Boosting Efficiency through Air Preheater Upgrades

air preheater upgrades

One of a plant operator’s missions is to continually look for ways to boost efficiency, by either optimizing processes or turning to advanced technology.

Each component in a power plant can be optimized or upgraded in some way. This especially goes for vital but overlooked pieces like the air preheater system.

Air preheaters are heat exchange and recovery systems that use flue gas and other inputs to heat incoming fluid to a boiler so that the boiler doesn’t have to work as hard to reach target temperatures. This results in fuel efficiency that improves a plant’s overall performance and ROI, to the tune of 10 percent or so thermal efficiency gains.

It’s not enough to just have an air preheater system (although they’re virtually mandatory if you want maximum performance). You need to find ways to upgrade these components.

Why Optimized Air Preheaters Matter

The potential cost of not having a fully-optimized air preheater can be significant.

Case in point: if the gas exit temperature in a system changes by just 10 degrees Fahrenheit, that can reduce the overall efficiency of your plant’s boiler by approximately 0.25 percent. That may not seem like a lot on the surface, but any plant manager knows that even a quarter-point decrease can cost anywhere from tens to hundreds of thousands of dollars in increased fuel cost each year.

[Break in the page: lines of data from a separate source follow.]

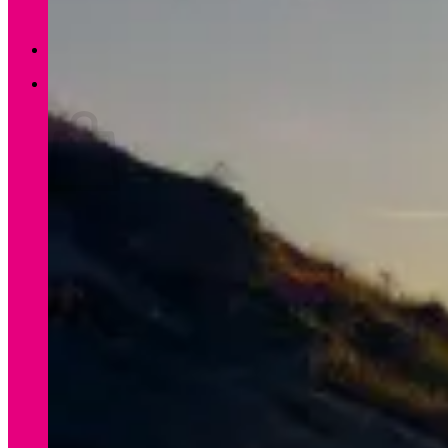
Zurück zum Shop
0
Warenkorb
Es befinden sich keine Produkte im Warenkorb.
Zurück zum Shop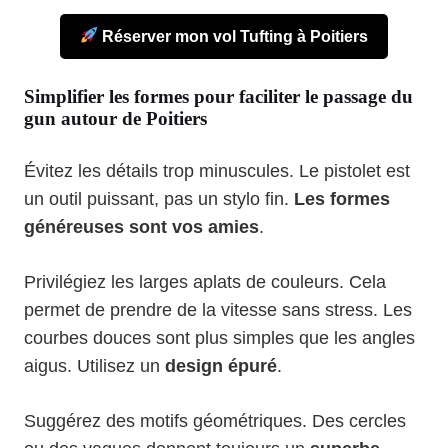
Réserver mon vol Tufting à Poitiers
Simplifier les formes pour faciliter le passage du
gun autour de Poitiers
Évitez les détails trop minuscules. Le pistolet est
un outil puissant, pas un stylo fin.
Les formes
généreuses sont vos amies
.
Privilégiez les larges aplats de couleurs. Cela
permet de prendre de la vitesse sans stress. Les
courbes douces sont plus simples que les angles
aigus. Utilisez un
design épuré
.
Suggérez des motifs géométriques. Des cercles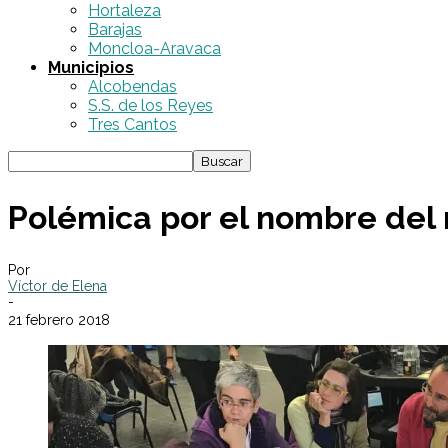
Hortaleza
Barajas
Moncloa-Aravaca
Municipios
Alcobendas
S.S. de los Reyes
Tres Cantos
Polémica por el nombre del 
Por
Víctor de Elena
-
21 febrero 2018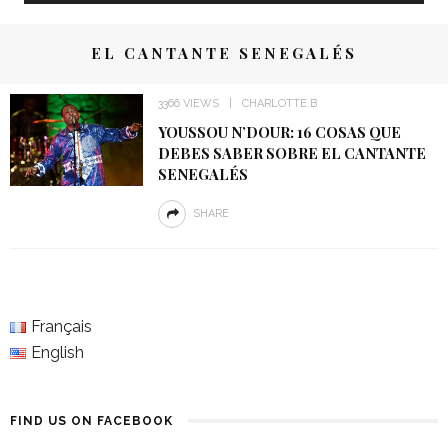
EL CANTANTE SENEGALÉS
3366 VIEWS
CHARLOTTE B
YOUSSOU N’DOUR: 16 COSAS QUE
DEBES SABER SOBRE EL CANTANTE
SENEGALÉS
SHARE
Français
English
FIND US ON FACEBOOK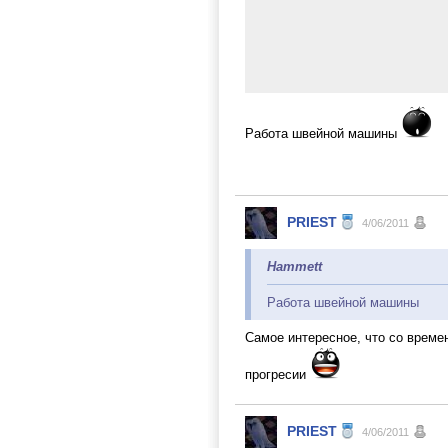
Работа швейной машины
PRIEST
4/06/2011
Hammett
Работа швейной машины
Самое интересное, что со време
прогресии
PRIEST
4/06/2011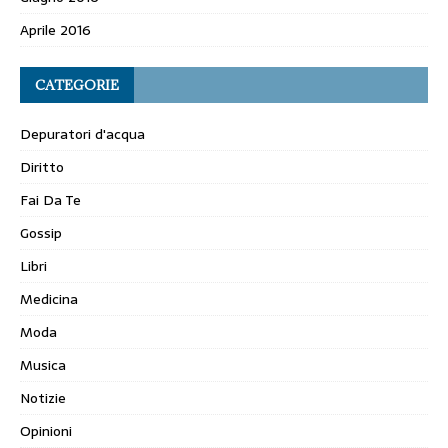
Aprile 2016
CATEGORIE
Depuratori d'acqua
Diritto
Fai Da Te
Gossip
Libri
Medicina
Moda
Musica
Notizie
Opinioni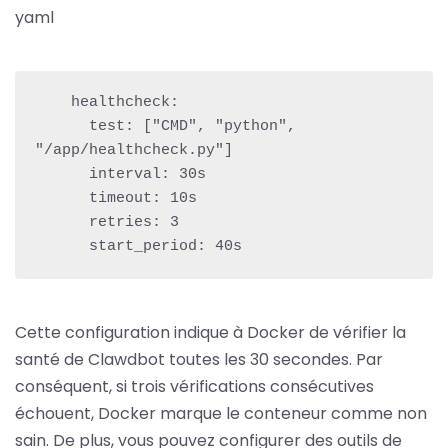
yaml
    healthcheck:

      test: ["CMD", "python", 
"/app/healthcheck.py"]

      interval: 30s

      timeout: 10s

      retries: 3

      start_period: 40s
Cette configuration indique à Docker de vérifier la
santé de Clawdbot toutes les 30 secondes. Par
conséquent, si trois vérifications consécutives
échouent, Docker marque le conteneur comme non
sain. De plus, vous pouvez configurer des outils de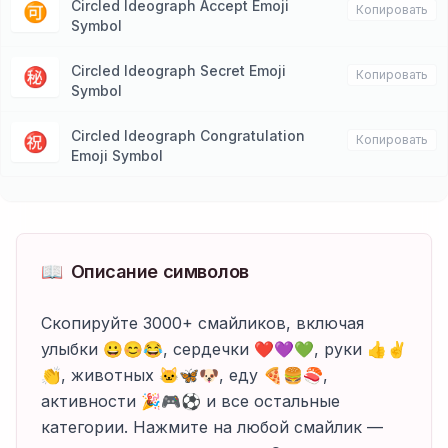
Circled Ideograph Accept Emoji
🉑
Копировать
Symbol
Circled Ideograph Secret Emoji
㊙️
Копировать
Symbol
Circled Ideograph Congratulation
㊗️
Копировать
Emoji Symbol
📖
Описание символов
Скопируйте 3000+ смайликов, включая
улыбки 😀😊😂, сердечки ❤️💜💚, руки 👍✌️
👏, животных 🐱🦋🐶, еду 🍕🍔🍣,
активности 🎉🎮⚽ и все остальные
категории. Нажмите на любой смайлик —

A big problem with having an air preheater, though, is the fact that they’re often overlooked. A plant will install a system and then leave it alone to work without regularly inspecting and maintaining it. This is a problem because the numbers are assuming the preheater is working at 100 percent efficiency, when that may not actually be the case.

One major reason this happens is a common culprit in any air-based system: leakage.

Reducing Air Leakage through Timely Upgrades

The main factor behind why an air preheater system doesn’t perform as well is air leakage. Leakage happens through expansion joints, penthouses, and casings that are either warped, corroded, improperly installed, or improperly fitted. When this occurs, the seals in the system that keep air in are degraded.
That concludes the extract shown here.